The Project Columns component is nice in that it gives me a drop-down list with the column names in my data set.
Separate Training From Test Data
The next thing that I want to do is add another Split Data component. this time, I want to split a percentage of rows off into a training set (for the model) and a test set (to test the efficacy of the model). This Split Data component has a different splitting mode: Split rows.
In this case, 70% of my rows will go to the training set, with the remaining 30% held back for the test set. I’m specifying a “random” seed because I want others to be able to replicate my work.
Adding A Model
Now that I have the data set laid out how I want, I need to hook up a model. In this case, I’ll use a linear regression model. In practice, we’ll want to use a model which makes sense based on our expectations, but I’m starting with a very simple model.
Select the Linear Regression component and drag it onto the canvas. We won’t need to set any options here, although there are a couple of parameters we can tweak.
One thing to note is that our model has zero inputs and one output. This means we don’t directly move a data set to a model. Instead, we need to use the model as an input for something else.
Train A Model
That “something else” is a Train Model component. We drag one of those onto the canvas and hook up the Linear Regression and Split Data as the inputs for this component.
On the Train Model component, I’ve select arrival delay as the variable we’d like to explain, and Azure ML takes care of the rest.
Score the Model
We have a trained model at this point, but now it’s time to see how useful that model actually is.
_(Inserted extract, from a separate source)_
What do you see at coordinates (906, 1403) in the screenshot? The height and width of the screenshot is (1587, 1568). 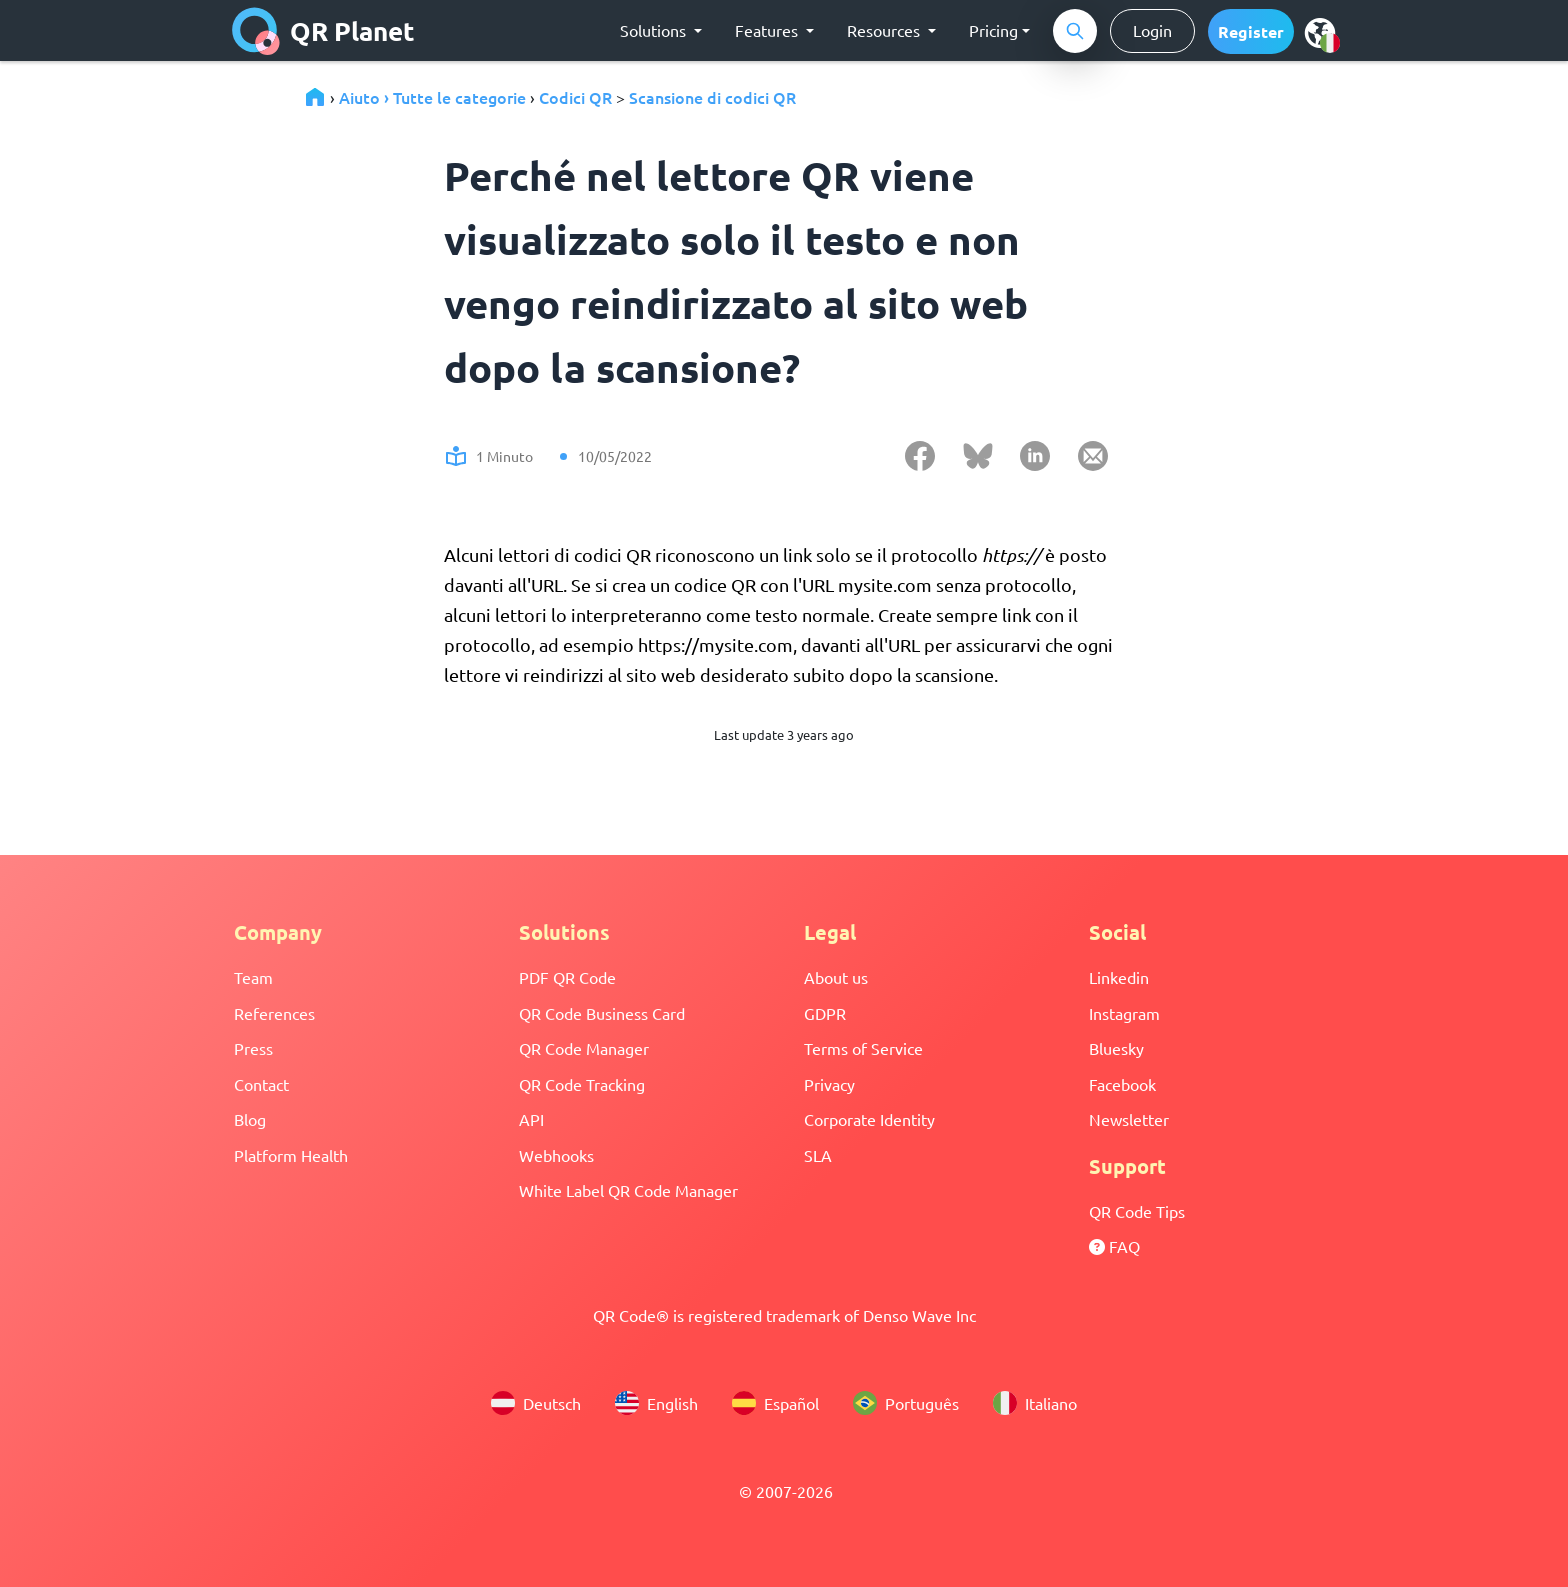 I see `Português` at bounding box center [906, 1403].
To do this, we’re going to drag on a Score Model component and set its inputs. The Score Model component requires two inputs: a model and a data set. We’ll use the Train Model component as our model, and the test data for our data set. We want to use the test data because we’ve already used training data to build our model, and testing against data we’ve already used will give us a false image of how good our model really is.
Evaluate the Model
The very last component on this experiment is an Evaluate Model component. This lets us see how well the model predicted test data. After putting this component on the canvas, right-click on it and go to Evaluation results –> Visualize. You’ll get a bar graph as well as a summary data set which looks like this:
For a linear regression model, the Coefficient of Determination is better known as the R-squared value, and it ranges from 0 (no correlation between independent and dependent variables) up to 1 (absolute correlation). In this case, our R-squared is a pitiful 0.009792, meaning that we cannot predict whether a flight would be delayed based solely on the inputs collected.
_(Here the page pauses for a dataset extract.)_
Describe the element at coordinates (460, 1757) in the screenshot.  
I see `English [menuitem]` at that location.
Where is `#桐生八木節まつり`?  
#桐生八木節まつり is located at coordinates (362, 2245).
Although our first model was an abysmal failure at predicting flight delay time, it did show just how easy putting together an experiment in Azure ML can be. We were able to cleanse a data set, project specific columns, split out training and test data, train a model, score that model, and evaluate the model using little more than a canvas. Anyone familiar with SQL Server Integration Services or Informatica will be right at home with Azure ML.
The problem that database people will run into, however, is that although creating a model is easy, creating a good model is hard. We can slap together a few components, but it takes more than that to generate a useful model.